I am using a table I was given of all the towns in the UK and I have realised it contains duplicates
e.g
971 Birmingham West Midlands
978 Birmingham West Midlands
993 Birmingham West Midlands
1006 Birmingham West Midlands
1047 Birmingham West Midlands
My table structure is as follows:
CREATE TABLE `towns` (
`town_id` int(11) NOT NULL,
`town` varchar(150) collate utf8_unicode_ci NOT NULL,
`county` varchar(150) collate utf8_unicode_ci NOT NULL,
PRIMARY KEY (`town_id`)
) ENGINE=MyISAM DEFAULT CHARSET=utf8 COLLATE=utf8_unicode_ci COMMENT='Towns';
I have done a search for some code to remove duplicates and found the following code but wanted to get a second opinion before using it as the site is live and I don’t want to break it:)
CREATE TABLE new_table as
SELECT * FROM old_table WHERE 1 GROUP BY [column to remove duplicates by];
DROP TABLE old_table;
RENAME TABLE new_table TO old_table;
If this is correct, then can you advise me of what to put in the square bracket?
If there is a better solution please let me know.

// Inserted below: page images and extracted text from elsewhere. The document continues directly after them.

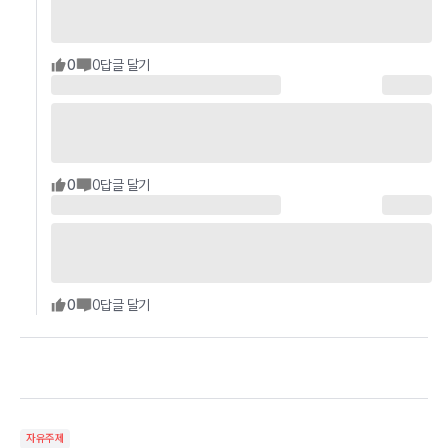
0
0
답글 달기
0
0
답글 달기
0
0
답글 달기
자유주제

first, which database system is this? it looks like MySQL but i’m just double-checking because we have a MySQL forum but you chose to post in the Databases forum instead
second, does this query return anything –
SELECT MIN(town_id)
, town
, county
FROM towns
GROUP
BY town
, county
HAVING COUNT(*) > 1
just to be safe, back up your table data first, then try this –
DELETE towns
FROM ( SELECT MIN(town_id) AS min_id
, town
, county
FROM towns
GROUP
BY town
, county
HAVING COUNT(*) > 1 ) AS dupes
INNER
JOIN towns
ON towns.town = dupes.town
AND towns.county = dupes.county
WHERE towns.town_id > dupes.min_id
Thanks Rudy, back up made but get the following error:
#1104 - The SELECT would examine more than MAX_JOIN_SIZE rows; check your WHERE and use SET SQL_BIG_SELECTS=1 or SET SQL_MAX_JOIN_SIZE=# if the SELECT is okay
i don’t know why you would get that, nor how to fix it, but i can think of a couple of ways to get around it…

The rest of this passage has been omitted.